Data entries
____________________

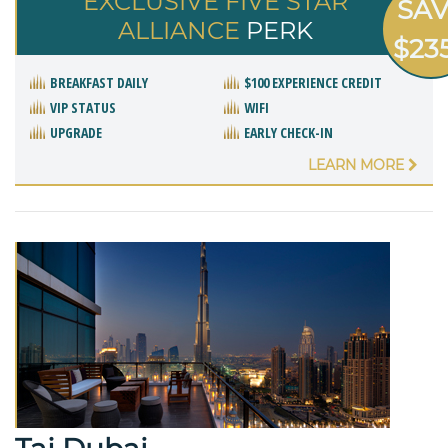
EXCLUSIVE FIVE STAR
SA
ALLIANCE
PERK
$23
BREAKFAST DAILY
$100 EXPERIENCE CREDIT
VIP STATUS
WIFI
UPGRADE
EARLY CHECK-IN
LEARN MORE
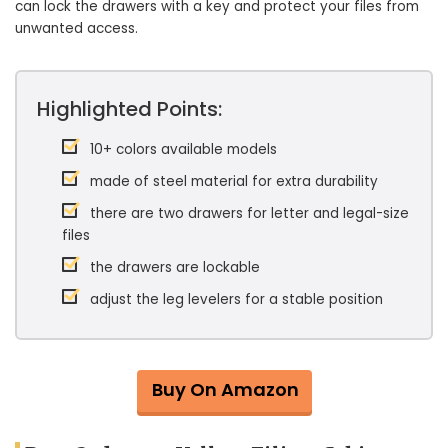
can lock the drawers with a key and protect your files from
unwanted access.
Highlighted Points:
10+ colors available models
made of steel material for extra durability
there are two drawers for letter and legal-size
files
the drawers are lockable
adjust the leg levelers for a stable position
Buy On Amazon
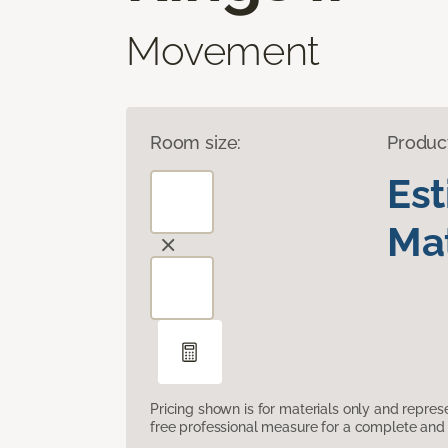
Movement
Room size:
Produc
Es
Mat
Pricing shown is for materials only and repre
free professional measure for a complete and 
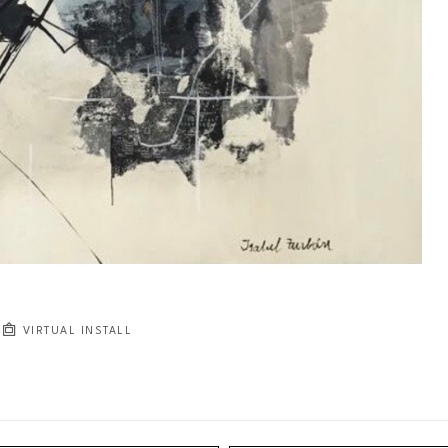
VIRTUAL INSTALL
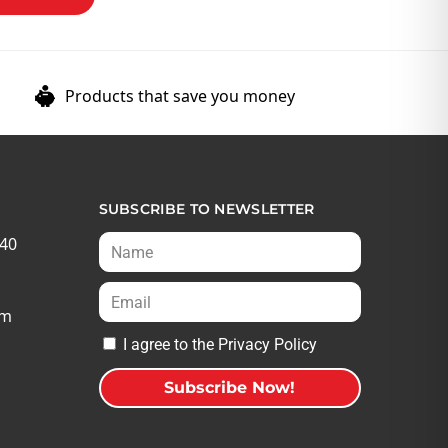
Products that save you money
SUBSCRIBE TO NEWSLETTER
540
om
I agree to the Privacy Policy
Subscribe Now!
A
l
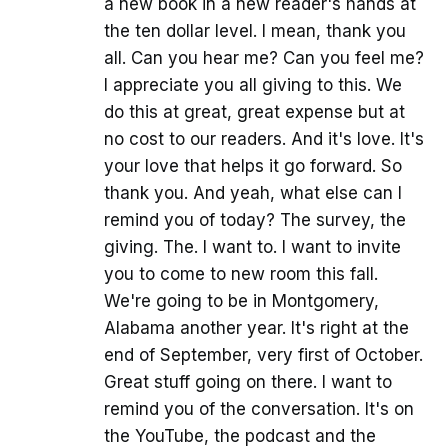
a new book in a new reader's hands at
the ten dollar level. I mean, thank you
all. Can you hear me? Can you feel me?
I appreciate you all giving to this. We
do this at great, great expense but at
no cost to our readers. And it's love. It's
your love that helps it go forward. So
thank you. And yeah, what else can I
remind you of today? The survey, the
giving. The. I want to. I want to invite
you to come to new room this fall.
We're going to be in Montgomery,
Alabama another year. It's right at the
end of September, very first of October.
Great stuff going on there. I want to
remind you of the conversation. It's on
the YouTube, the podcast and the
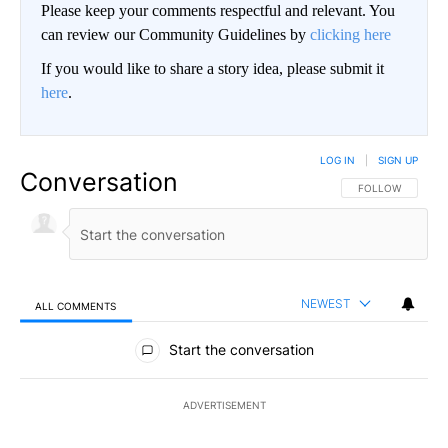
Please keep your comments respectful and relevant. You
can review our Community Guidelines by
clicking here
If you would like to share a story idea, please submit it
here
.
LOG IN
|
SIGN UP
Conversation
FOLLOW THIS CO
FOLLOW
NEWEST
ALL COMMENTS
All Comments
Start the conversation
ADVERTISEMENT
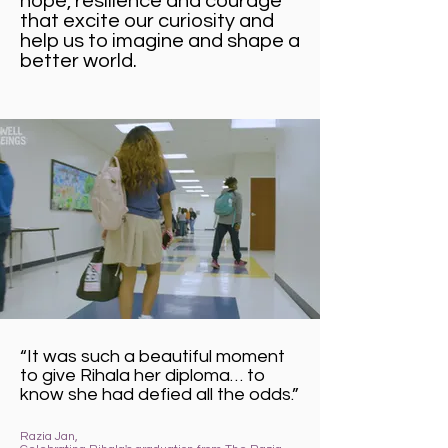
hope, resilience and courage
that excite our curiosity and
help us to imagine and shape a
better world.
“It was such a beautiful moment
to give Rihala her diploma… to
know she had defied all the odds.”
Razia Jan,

____________________

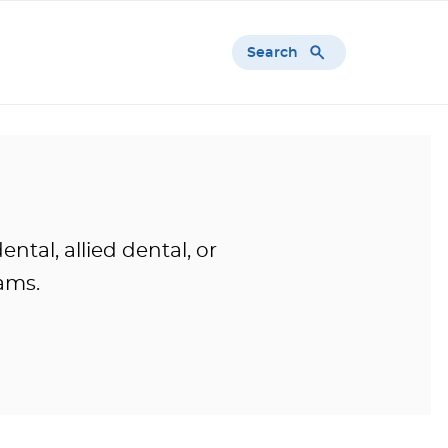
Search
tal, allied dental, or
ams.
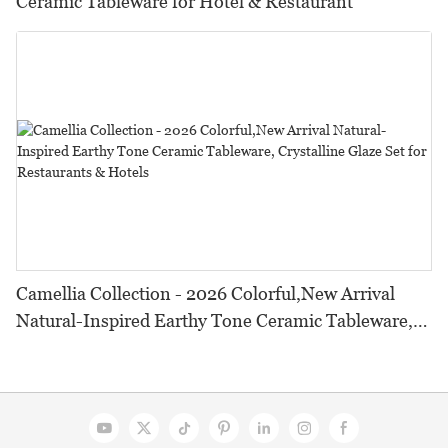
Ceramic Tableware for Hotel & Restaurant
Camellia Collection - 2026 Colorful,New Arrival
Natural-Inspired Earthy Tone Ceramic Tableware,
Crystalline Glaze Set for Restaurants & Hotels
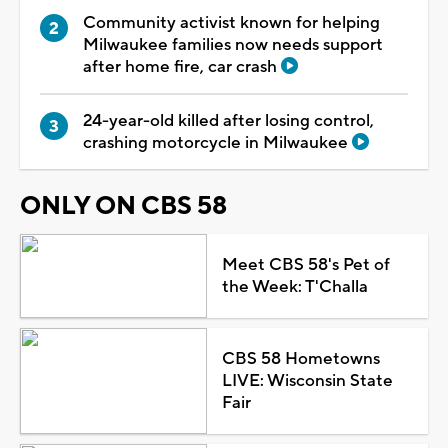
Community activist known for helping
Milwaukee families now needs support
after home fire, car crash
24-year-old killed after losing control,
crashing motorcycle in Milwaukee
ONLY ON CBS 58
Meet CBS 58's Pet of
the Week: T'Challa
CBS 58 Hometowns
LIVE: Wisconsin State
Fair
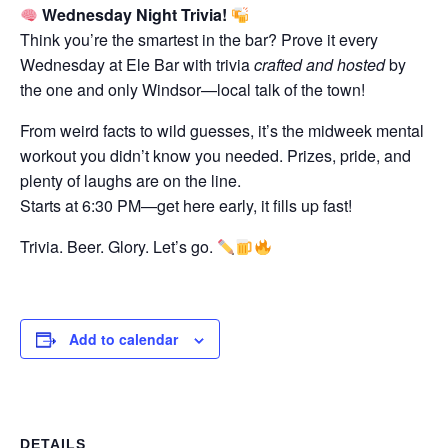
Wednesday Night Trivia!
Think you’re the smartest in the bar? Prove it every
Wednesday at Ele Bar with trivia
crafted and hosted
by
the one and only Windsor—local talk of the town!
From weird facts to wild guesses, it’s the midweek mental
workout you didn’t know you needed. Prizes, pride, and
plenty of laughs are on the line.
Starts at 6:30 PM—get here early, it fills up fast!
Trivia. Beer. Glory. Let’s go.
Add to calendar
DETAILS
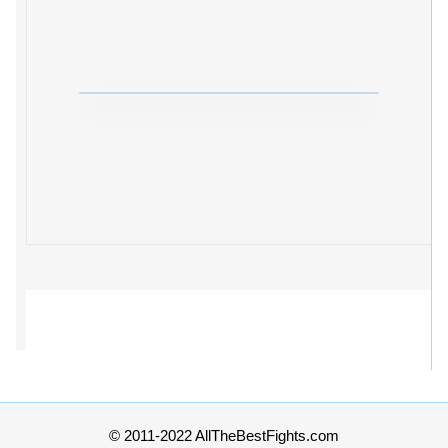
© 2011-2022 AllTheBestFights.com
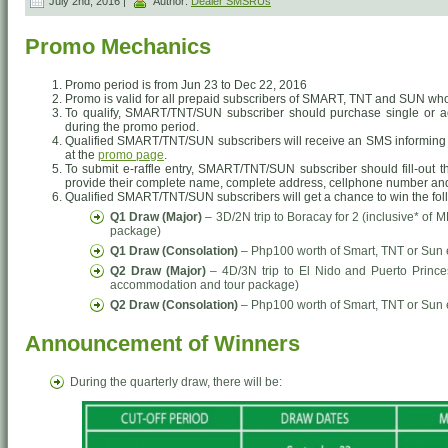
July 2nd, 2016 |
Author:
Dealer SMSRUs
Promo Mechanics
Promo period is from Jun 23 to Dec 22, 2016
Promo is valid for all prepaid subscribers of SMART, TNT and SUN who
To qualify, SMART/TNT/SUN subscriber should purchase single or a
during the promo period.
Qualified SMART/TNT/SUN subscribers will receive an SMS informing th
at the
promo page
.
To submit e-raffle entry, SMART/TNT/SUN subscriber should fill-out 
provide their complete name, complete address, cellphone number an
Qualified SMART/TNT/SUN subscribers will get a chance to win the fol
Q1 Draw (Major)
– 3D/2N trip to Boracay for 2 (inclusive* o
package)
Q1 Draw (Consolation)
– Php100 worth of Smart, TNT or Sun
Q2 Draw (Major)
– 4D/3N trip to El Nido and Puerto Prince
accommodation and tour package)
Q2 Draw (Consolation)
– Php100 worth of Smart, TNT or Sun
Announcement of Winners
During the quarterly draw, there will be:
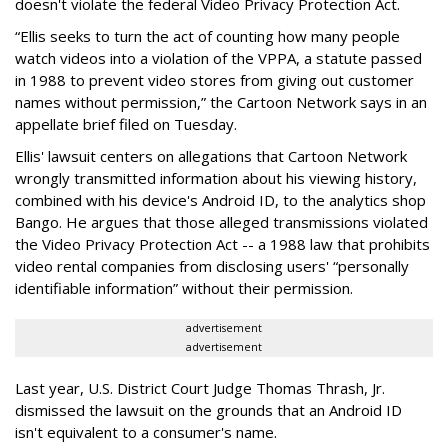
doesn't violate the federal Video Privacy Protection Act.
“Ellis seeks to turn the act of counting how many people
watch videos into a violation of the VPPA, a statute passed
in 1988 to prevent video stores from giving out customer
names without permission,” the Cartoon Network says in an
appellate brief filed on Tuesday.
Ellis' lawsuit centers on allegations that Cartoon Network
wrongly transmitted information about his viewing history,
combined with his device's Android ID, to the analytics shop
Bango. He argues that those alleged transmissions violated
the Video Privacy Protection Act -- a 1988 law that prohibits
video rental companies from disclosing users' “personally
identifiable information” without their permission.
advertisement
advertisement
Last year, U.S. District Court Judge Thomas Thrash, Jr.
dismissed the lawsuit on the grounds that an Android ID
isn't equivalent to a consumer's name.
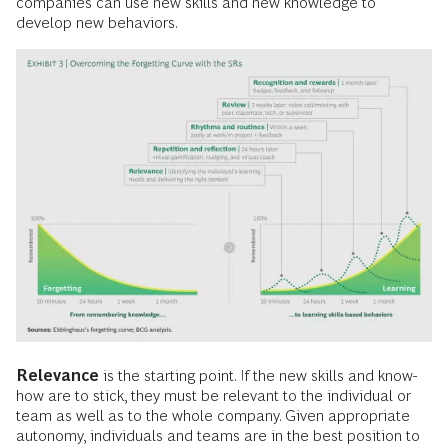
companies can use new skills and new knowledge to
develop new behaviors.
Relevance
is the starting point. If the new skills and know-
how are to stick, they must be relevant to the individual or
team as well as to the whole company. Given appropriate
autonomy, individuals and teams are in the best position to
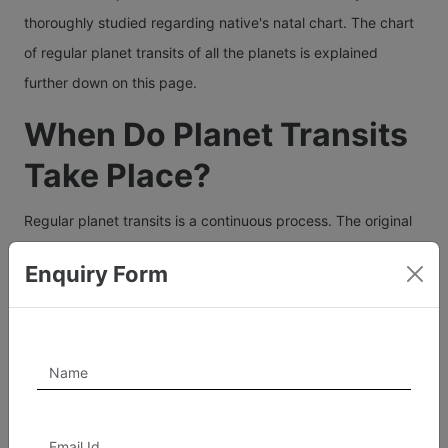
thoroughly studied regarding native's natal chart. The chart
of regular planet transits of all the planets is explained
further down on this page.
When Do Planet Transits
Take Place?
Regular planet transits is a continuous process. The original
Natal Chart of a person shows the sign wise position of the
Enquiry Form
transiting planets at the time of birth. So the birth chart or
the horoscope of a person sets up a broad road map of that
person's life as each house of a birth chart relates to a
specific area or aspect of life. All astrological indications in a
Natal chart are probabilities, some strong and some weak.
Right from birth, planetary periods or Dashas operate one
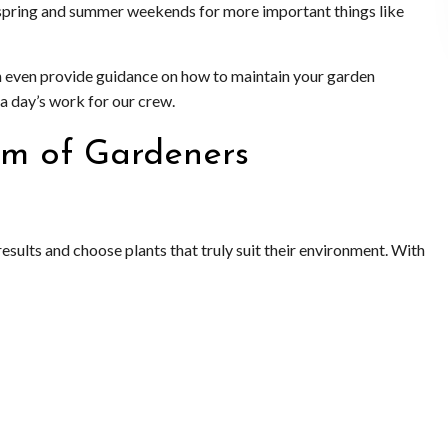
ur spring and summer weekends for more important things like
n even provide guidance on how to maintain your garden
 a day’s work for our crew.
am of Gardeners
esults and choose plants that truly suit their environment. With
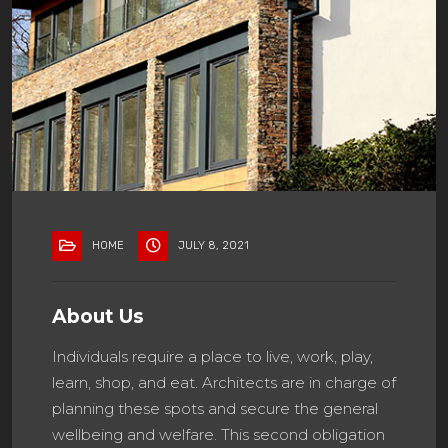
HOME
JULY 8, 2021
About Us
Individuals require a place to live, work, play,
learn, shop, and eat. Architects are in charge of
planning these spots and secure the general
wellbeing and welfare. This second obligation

____________________

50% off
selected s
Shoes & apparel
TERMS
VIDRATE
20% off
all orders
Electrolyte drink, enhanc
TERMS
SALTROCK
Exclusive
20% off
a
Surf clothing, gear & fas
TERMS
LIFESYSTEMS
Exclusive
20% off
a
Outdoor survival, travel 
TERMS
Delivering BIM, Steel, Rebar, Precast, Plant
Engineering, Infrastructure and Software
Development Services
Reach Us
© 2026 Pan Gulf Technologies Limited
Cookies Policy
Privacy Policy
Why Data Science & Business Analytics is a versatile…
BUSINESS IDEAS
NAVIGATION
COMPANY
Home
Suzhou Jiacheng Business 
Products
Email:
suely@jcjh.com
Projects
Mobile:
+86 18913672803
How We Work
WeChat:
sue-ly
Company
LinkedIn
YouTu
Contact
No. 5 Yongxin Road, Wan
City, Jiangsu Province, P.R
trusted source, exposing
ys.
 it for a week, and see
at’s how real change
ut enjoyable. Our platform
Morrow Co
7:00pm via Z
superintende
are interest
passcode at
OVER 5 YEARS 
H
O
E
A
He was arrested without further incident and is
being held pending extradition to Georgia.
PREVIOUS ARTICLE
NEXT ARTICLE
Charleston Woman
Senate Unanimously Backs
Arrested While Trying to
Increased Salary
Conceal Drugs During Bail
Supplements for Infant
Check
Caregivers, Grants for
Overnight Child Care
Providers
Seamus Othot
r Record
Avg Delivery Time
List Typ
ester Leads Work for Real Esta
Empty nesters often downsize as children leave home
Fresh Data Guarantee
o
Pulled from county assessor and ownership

____________________

**WHAT NEEDS TO BE DONE**.
Above are some entries. Restate word for word the lines from the one holding "Meet CBS 58's Pet of" through the one holding "Add to calendar", but not the pictures.

**ANSWER TO THIS PROBLEM**.
Meet CBS 58's Pet of
the Week: T'Challa
CBS 58 Hometowns
LIVE: Wisconsin State
Fair
Wednesday Night Trivia!
Think you’re the smartest in the bar? Prove it every
Wednesday at Ele Bar with trivia
crafted and hosted
by
the one and only Windsor—local talk of the town!
From weird facts to wild guesses, it’s the midweek mental
workout you didn’t know you needed. Prizes, pride, and
plenty of laughs are on the line.
Starts at 6:30 PM—get here early, it fills up fast!
Trivia. Beer. Glory. Let’s go.
Add to calendar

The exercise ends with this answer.